The amount of snow is not an easy call. Like the last storm, temperatures will be very close to 32 degrees in the lower atmosphere and temperatures in many areas will be slightly above freezing by Monday afternoon. So it takes a really hard pace to find any kind of useful stock. Eastern Mass. looks set for long and heavy snow to accumulate Monday afternoon and evening.

Estimated rates:

Up to 1 inch coverage; South Coast and South Coast (all coming later Monday). Afternoon blowing snow could get up to two inches on unpaved ground so we will have to watch this area closely.

1 to 3 inches. Mainly east of I-495 on the north coast to Boston and part of southeast Mass (all coming Monday afternoon and evening).

3 to 6 inches; Around I-495 and west from northern Essex County to northwestern Middlesex County and most of Worcester County into New Hampshire and as far south as northern CT. (It usually comes from Monday afternoon to evening).

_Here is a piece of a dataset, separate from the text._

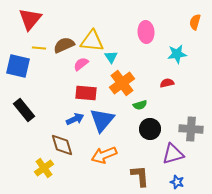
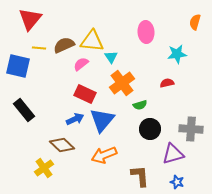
red rectangle: moved 1 px left, 1 px down; rotated 20 degrees clockwise
brown diamond: rotated 30 degrees counterclockwise
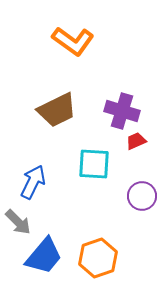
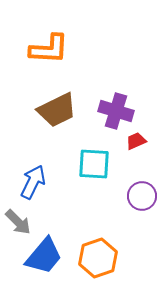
orange L-shape: moved 24 px left, 8 px down; rotated 33 degrees counterclockwise
purple cross: moved 6 px left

6 to 10 inches+: Northern Worcester County, Berkshires and southwestern New Hampshire. 10+ will only be in higher elevations where full snow will remain (storm totals, some overnight, some on Monday).

Next-Snow Forecast2.png

CBS Boston Graphic

Other influences

Unlike the last few people, we have more wind risk with this storm. Expect north to northeast winds 20-40 MPH Monday morning/afternoon.

Then, as the storm wraps up and begins to exit, winds will shift to the north-northwest, gusting to 20-40 MPH Monday afternoon and evening.

Again, combined with very heavy, wet snow, this could be just enough wind to create some downed limbs and power lines.

Also, due to our stellar highs on Monday, there may be some minor coastal flooding during the midday high tide cycle. Coastal roads that are normally at risk may be washed away for a short period of time.

What’s next?

No rest for the tired! Another storm came later Wednesday!

It looks like it will start to snow Wednesday evening and turn to rain overnight, lasting through Thursday.

A busy week at the Weather Bureau. More on the coming storm.